If a line in the listing below contains "bien", return that line.

/---

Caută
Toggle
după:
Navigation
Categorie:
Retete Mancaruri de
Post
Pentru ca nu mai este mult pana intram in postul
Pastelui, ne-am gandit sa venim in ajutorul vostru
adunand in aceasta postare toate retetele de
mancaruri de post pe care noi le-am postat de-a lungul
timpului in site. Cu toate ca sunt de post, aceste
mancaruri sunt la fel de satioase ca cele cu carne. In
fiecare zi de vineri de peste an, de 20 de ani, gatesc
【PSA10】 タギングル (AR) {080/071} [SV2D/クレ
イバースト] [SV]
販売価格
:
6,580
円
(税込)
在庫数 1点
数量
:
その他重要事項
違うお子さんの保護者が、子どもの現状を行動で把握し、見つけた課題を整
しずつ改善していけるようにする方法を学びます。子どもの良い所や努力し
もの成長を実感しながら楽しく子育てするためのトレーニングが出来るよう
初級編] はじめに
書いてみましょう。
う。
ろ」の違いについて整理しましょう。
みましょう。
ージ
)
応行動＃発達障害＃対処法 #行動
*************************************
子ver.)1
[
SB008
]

\---
/---

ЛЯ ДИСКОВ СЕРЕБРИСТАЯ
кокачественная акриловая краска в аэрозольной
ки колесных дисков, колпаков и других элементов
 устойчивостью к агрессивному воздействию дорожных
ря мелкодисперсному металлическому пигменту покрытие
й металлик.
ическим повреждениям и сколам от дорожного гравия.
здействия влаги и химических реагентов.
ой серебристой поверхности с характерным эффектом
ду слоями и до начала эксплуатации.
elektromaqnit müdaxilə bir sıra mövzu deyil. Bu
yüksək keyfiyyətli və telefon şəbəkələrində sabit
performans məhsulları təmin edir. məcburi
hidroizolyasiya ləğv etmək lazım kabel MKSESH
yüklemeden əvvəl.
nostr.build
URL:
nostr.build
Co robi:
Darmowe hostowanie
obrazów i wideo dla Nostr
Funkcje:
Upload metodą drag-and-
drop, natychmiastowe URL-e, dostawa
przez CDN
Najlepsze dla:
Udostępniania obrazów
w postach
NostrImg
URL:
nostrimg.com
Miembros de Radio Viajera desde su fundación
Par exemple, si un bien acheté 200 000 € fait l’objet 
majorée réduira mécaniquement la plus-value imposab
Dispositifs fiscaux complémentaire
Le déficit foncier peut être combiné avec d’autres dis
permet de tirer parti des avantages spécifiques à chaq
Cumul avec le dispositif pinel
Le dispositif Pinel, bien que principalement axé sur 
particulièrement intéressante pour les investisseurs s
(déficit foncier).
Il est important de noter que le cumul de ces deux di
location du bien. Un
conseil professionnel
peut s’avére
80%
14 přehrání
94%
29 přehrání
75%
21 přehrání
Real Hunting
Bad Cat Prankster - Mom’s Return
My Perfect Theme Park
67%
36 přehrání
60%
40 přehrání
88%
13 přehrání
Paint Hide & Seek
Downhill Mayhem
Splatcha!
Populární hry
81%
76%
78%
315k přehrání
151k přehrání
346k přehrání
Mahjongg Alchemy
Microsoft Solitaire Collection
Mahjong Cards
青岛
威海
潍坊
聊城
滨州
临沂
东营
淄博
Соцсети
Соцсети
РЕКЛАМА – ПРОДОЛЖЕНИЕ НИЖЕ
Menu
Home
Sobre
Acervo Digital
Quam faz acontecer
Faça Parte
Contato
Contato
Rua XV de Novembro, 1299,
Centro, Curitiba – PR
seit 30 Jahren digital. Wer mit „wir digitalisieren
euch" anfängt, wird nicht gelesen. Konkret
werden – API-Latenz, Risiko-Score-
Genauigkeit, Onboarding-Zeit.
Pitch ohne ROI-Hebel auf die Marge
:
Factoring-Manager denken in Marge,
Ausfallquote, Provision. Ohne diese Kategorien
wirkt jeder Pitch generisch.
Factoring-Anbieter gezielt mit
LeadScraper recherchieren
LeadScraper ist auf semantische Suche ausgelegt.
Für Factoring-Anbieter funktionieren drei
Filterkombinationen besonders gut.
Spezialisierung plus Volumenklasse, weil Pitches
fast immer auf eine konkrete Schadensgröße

\---

**Answer box**
Par exemple, si un bien acheté 200 000 € fait l’objet 
Le dispositif Pinel, bien que principalement axé sur 
location du bien. Un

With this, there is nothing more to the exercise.